STORED DATA Block Start
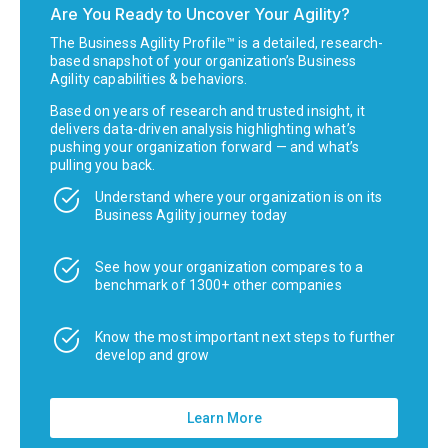
Are You Ready to Uncover Your Agility?
The Business Agility Profile™ is a detailed, research-
based snapshot of your organization’s Business
Agility capabilities & behaviors.
Based on years of research and trusted insight, it
delivers data-driven analysis highlighting what’s
pushing your organization forward — and what’s
pulling you back.
Understand where your organization is on its
Business Agility journey today
See how your organization compares to a
benchmark of 1300+ other companies
Know the most important next steps to further
develop and grow
Learn More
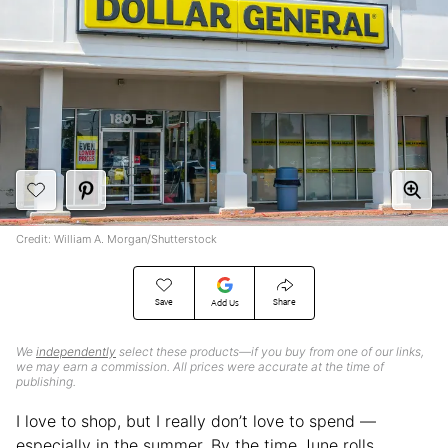
Credit: William A. Morgan/Shutterstock
Save
Share
Add Us
We
independently
select these products—if you buy from one of our links,
we may earn a commission. All prices were accurate at the time of
publishing.
I love to shop, but I really don’t
love to spend —
especially in the summer. By the time June rolls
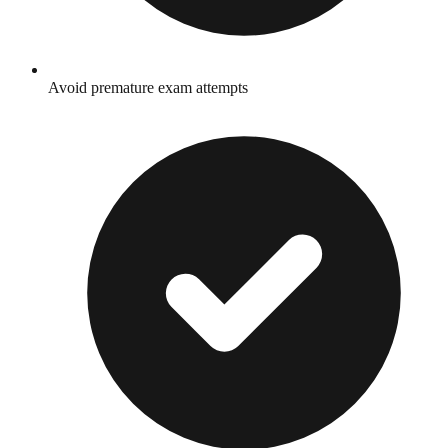
Avoid premature exam attempts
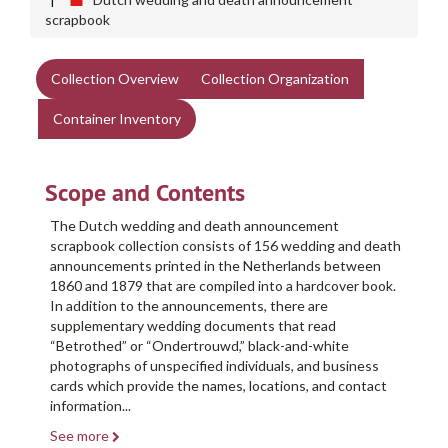
scrapbook
Collection Overview
Collection Organization
Container Inventory
Scope and Contents
The Dutch wedding and death announcement
scrapbook collection consists of 156 wedding and death
announcements printed in the Netherlands between
1860 and 1879 that are compiled into a hardcover book.
In addition to the announcements, there are
supplementary wedding documents that read
“Betrothed” or “Ondertrouwd,” black-and-white
photographs of unspecified individuals, and business
cards which provide the names, locations, and contact
information
...
See more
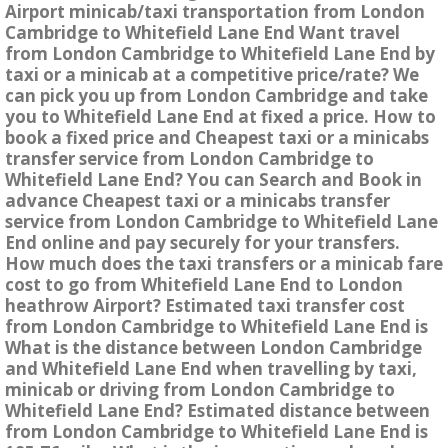
Airport minicab/taxi transportation from London
Cambridge to Whitefield Lane End Want travel
from London Cambridge to Whitefield Lane End by
taxi or a minicab at a competitive price/rate? We
can pick you up from London Cambridge and take
you to Whitefield Lane End at fixed a price. How to
book a fixed price and Cheapest taxi or a minicabs
transfer service from London Cambridge to
Whitefield Lane End? You can Search and Book in
advance Cheapest taxi or a minicabs transfer
service from London Cambridge to Whitefield Lane
End online and pay securely for your transfers.
How much does the taxi transfers or a minicab fare
cost to go from Whitefield Lane End to London
heathrow Airport? Estimated taxi transfer cost
from London Cambridge to Whitefield Lane End is
What is the distance between London Cambridge
and Whitefield Lane End when travelling by taxi,
minicab or driving from London Cambridge to
Whitefield Lane End? Estimated distance between
from London Cambridge to Whitefield Lane End is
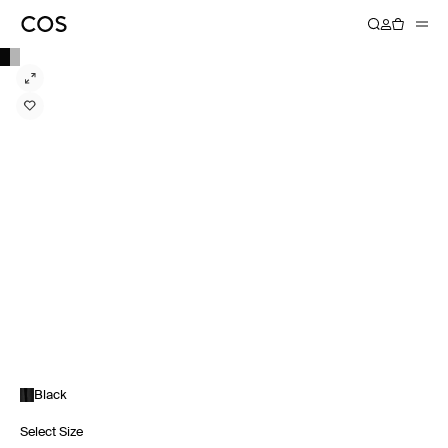
Black
Select Size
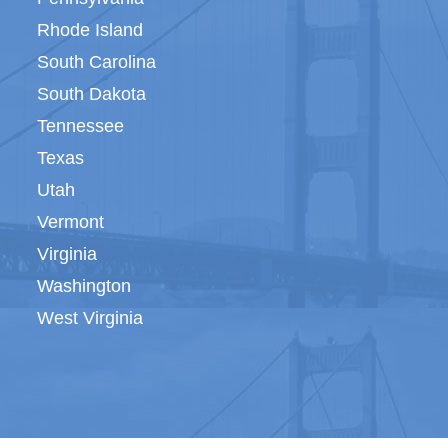
Rhode Island
South Carolina
South Dakota
Tennessee
Texas
Utah
Vermont
Virginia
Washington
West Virginia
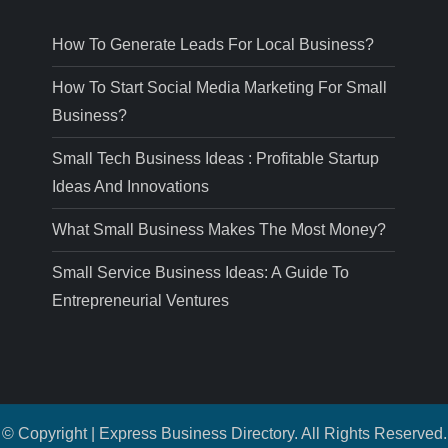
How To Generate Leads For Local Business?
How To Start Social Media Marketing For Small
Business?
Small Tech Business Ideas : Profitable Startup
Ideas And Innovations
What Small Business Makes The Most Money?
Small Service Business Ideas: A Guide To
Entrepreneurial Ventures
© Copyright | Express Business Directory. All Rights Reserved.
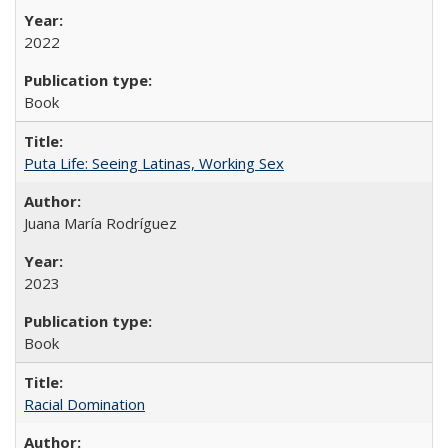
2022
Book
Puta Life: Seeing Latinas, Working Sex
Juana María Rodríguez
2023
Book
Racial Domination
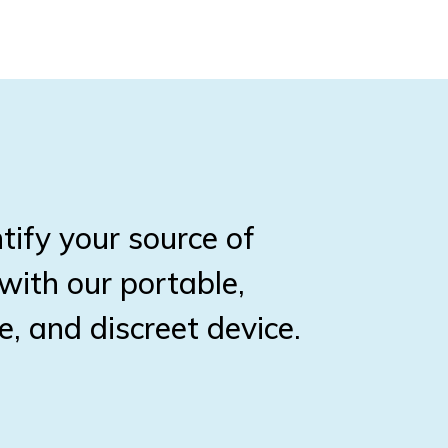
tify your source of
with our portable,
e, and discreet device.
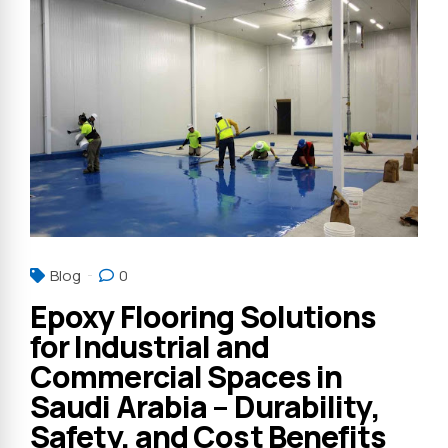
Blog
0
Epoxy Flooring Solutions
for Industrial and
Commercial Spaces in
Saudi Arabia – Durability,
Safety, and Cost Benefits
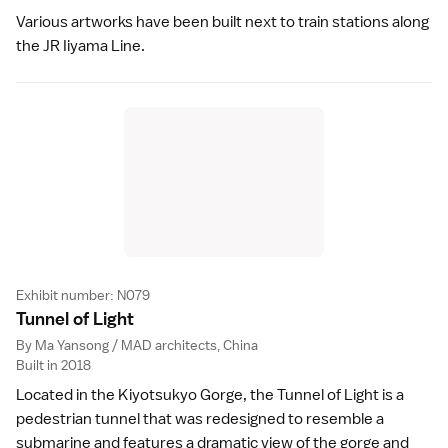
Various artworks have been built next to train stations along
the JR Iiyama Line.
Exhibit number: N079
Tunnel of Ligh
t
By Ma Yansong / MAD architects, China
Built in 2018
Located in the Kiyotsukyo Gorge, the Tunnel of Light is a
pedestrian tunnel that was redesigned to resemble a
submarine and features a dramatic view of the gorge and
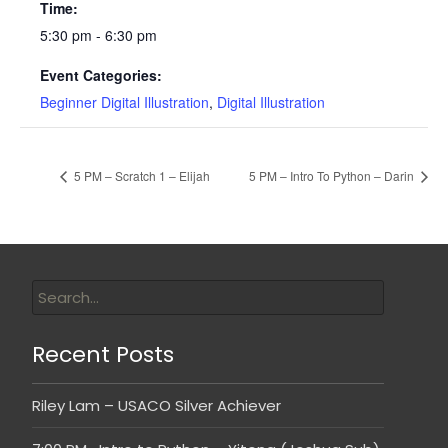
Time:
5:30 pm - 6:30 pm
Event Categories:
Beginner Digital Illustration
,
Digital Illustration
5 PM – Scratch 1 – Elijah
5 PM – Intro To Python – Darin
Recent Posts
Riley Lam – USACO Silver Achiever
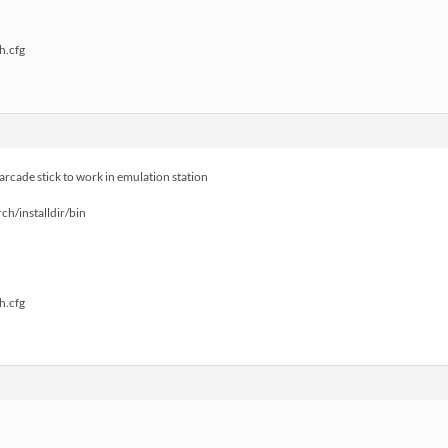
h.cfg
 arcade stick to work in emulation station
h/installdir/bin
h.cfg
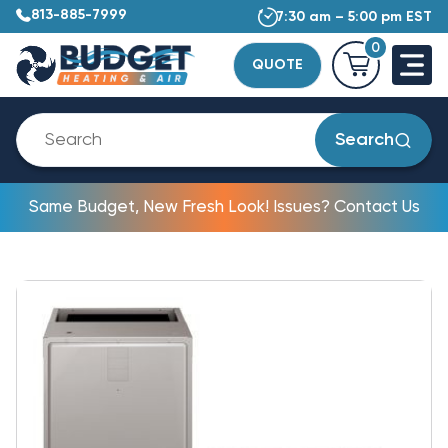
813-885-7999
7:30 am – 5:00 pm EST
0
QUOTE
Search
Same Budget, New Fresh Look! Issues? Contact Us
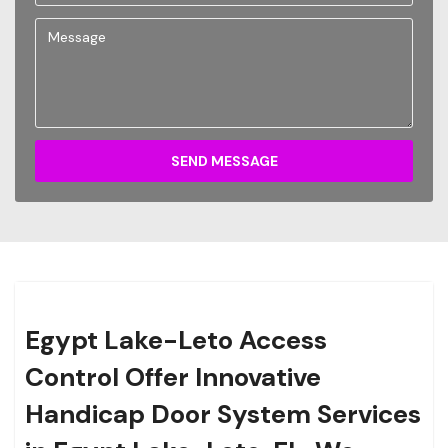
SEND MESSAGE
Egypt Lake-Leto Access
Control Offer Innovative
Handicap Door System Services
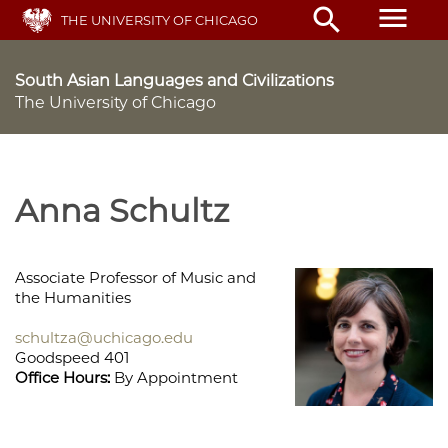
Skip
menu
search
THE UNIVERSITY OF CHICAGO
to
main
content
South Asian Languages and Civilizations
The University of Chicago
Anna Schultz
Associate Professor of Music and
the Humanities
schultza@uchicago.edu
Goodspeed 401
Office Hours:
By Appointment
STORED DATA Block End
#### WHAT IS NEEDED:
Word for word, reproduce the material above and omit each image.

#### TASK RESULT:
Are You Ready to Uncover Your Agility?
The Business Agility Profile™ is a detailed, research-
based snapshot of your organization’s Business
Agility capabilities & behaviors.
Based on years of research and trusted insight, it
delivers data-driven analysis highlighting what’s
pushing your organization forward — and what’s
pulling you back.
Understand where your organization is on its
Business Agility journey today
See how your organization compares to a
benchmark of 1300+ other companies
Know the most important next steps to further
develop and grow
Learn More
Credit: William A. Morgan/Shutterstock
Save
Share
Add Us
We
independently
select these products—if you buy from one of our links,
we may earn a commission. All prices were accurate at the time of
publishing.
I love to shop, but I really don’t
love to spend —
especially in the summer. By the time June rolls
Avoid premature exam attempts
scrapbook
Collection Overview
Collection Organization
Container Inventory
Scope and Contents
The Dutch wedding and death announcement
scrapbook collection consists of 156 wedding and death
announcements printed in the Netherlands between
1860 and 1879 that are compiled into a hardcover book.
In addition to the announcements, there are
supplementary wedding documents that read
“Betrothed” or “Ondertrouwd,” black-and-white
photographs of unspecified individuals, and business
cards which provide the names, locations, and contact
information
...
See more
Airport minicab/taxi transportation from London
Cambridge to Whitefield Lane End Want travel
from London Cambridge to Whitefield Lane End by
taxi or a minicab at a competitive price/rate? We
can pick you up from London Cambridge and take
you to Whitefield Lane End at fixed a price. How to
book a fixed price and Cheapest taxi or a minicabs
transfer service from London Cambridge to
Whitefield Lane End? You can Search and Book in
advance Cheapest taxi or a minicabs transfer
service from London Cambridge to Whitefield Lane
End online and pay securely for your transfers.
How much does the taxi transfers or a minicab fare
cost to go from Whitefield Lane End to London
heathrow Airport? Estimated taxi transfer cost
from London Cambridge to Whitefield Lane End is
What is the distance between London Cambridge
and Whitefield Lane End when travelling by taxi,
minicab or driving from London Cambridge to
Whitefield Lane End? Estimated distance between
from London Cambridge to Whitefield Lane End is
Black
Select Size
Rhode Island
South Carolina
South Dakota
Tennessee
Texas
Utah
Vermont
Virginia
Washington
West Virginia
How To Generate Leads For Local Business?
How To Start Social Media Marketing For Small
Business?
Small Tech Business Ideas : Profitable Startup
Ideas And Innovations
What Small Business Makes The Most Money?
Small Service Business Ideas: A Guide To
Entrepreneurial Ventures
© Copyright | Express Business Directory. All Rights Reserved.
2022
Book
Puta Life: Seeing Latinas, Working Sex
Juana María Rodríguez
2023
Book
Racial Domination
tify your source of
with our portable,
e, and discreet device.
Blog
0
Epoxy Flooring Solutions
for Industrial and
Commercial Spaces in
Saudi Arabia – Durability,
Safety, and Cost Benefits
Various artworks have been built next to train stations along
the JR Iiyama Line.
Exhibit number: N079
Tunnel of Ligh
t
By Ma Yansong / MAD architects, China
Built in 2018
Located in the Kiyotsukyo Gorge, the Tunnel of Light is a
pedestrian tunnel that was redesigned to resemble a
submarine and features a dramatic view of the gorge and
Time:
5:30 pm - 6:30 pm
Event Categories:
Beginner Digital Illustration
,
Digital Illustration
5 PM – Scratch 1 – Elijah
5 PM – Intro To Python – Darin
Recent Posts
Riley Lam – USACO Silver Achiever
h.cfg
 arcade stick to work in emulation station
h/installdir/bin
h.cfg
813-885-7999
7:30 am – 5:00 pm EST
0
QUOTE
Search
Same Budget, New Fresh Look! Issues? Contact Us
SEND MESSAGE
Egypt Lake-Leto Access
Control Offer Innovative
Handicap Door System Services
Skip
menu
search
THE UNIVERSITY OF CHICAGO
to
main
content
South Asian Languages and Civilizations
The University of Chicago
Anna Schultz
Associate Professor of Music and
the Humanities
schultza@uchicago.edu
Goodspeed 401
Office Hours:
By Appointment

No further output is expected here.